The result of the Richmond Park by-election has encouraged more calls for Labour to enter a “Progressive Alliance” to oppose “hard Brexit” and the resurgent populist right. Memories must be short, as only last year the Lib Dems were an integral part of a government attacking migrants, the disabled and the poor.

It’s not just an alliance with the Lib Dems that should be opposed. The idea of a “progressive alliance” per se should be also opposed. Labour for all its faults is a mass working-class party. A party that is both structurally and organically part of the broader labour movement. The current fight in the Labour Party and throughout its history is for it to represent independent working-class politics; for Labour to break with the ideology and organisation of capitalist politics. Against this idea of a workers’ party as part of the labour movement, there has always been another conception of Labour as a “progressive” party which should ally itself with other “progressive” parties regardless of their class character.

These proposed or actual alliances have had different names at different times, but they all amount to subordinating Labour politically to the politics of “allies”‘ among the ruling class. In the mid 1930s, after a period of sectarian ultra-leftism, Stalinist Communist Parties around the world followed the Kremlin’s direction and started pushing the Popular Front. In the UK the theory was that, to counter fascism, parties like the Labour Party should form a common front, not only with the CP but also bourgeois parties. The programme that would be adopted wasn’t socialism, but one that even Liberal parties and elements of the bourgeoisie would be happy with. The CP even advocated uniting with anti-fascist Tories.

The CP had an increasing influence within the Labour Party. Figures like Stafford Cripps and organisations like the Socialist League pushed the Popular Front line.
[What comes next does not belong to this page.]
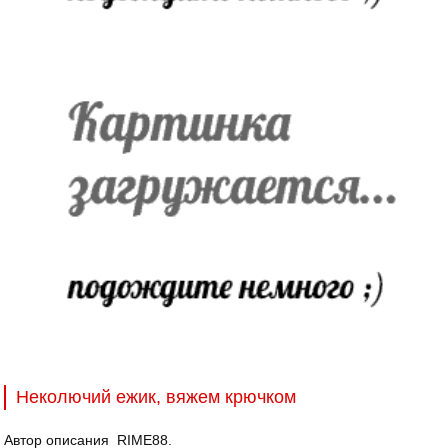
Неколючий ежик, вяжем крючком
Автор описания RIME88.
This particularly intensified after the beginning of the Spanish Civil War in 1936. However the Labour Party had moved leftward in the period in the same period after being ejected from government in 1931. Invitations to unite with the Liberals and anti-appeasement Tories like Winston Churchill were rightly opposed. The Labour leadership ended up opposing the Communist Party from the left!

At Labour Conference Herbert Morrison pointed out that the CP would admonish him for sharing a platform with a fellow socialist like Trotsky, yet actively pushed him to share a platform with a Tory aristocrat like the Duchess of Athol because she was anti-Franco.

Labour conference opposed adopting a Popular Front strategy on several occasions in the 30s. Trotskyists, who were also active in Labour at the time, responded to the rise of fascism by advocating a United Front of all working-class parties. Rightly they argued the Popular Front disarmed the labour movement in the face of fascist aggression and put faith in bourgeois liberalism to hold the line against fascism and right-wing authoritarianism.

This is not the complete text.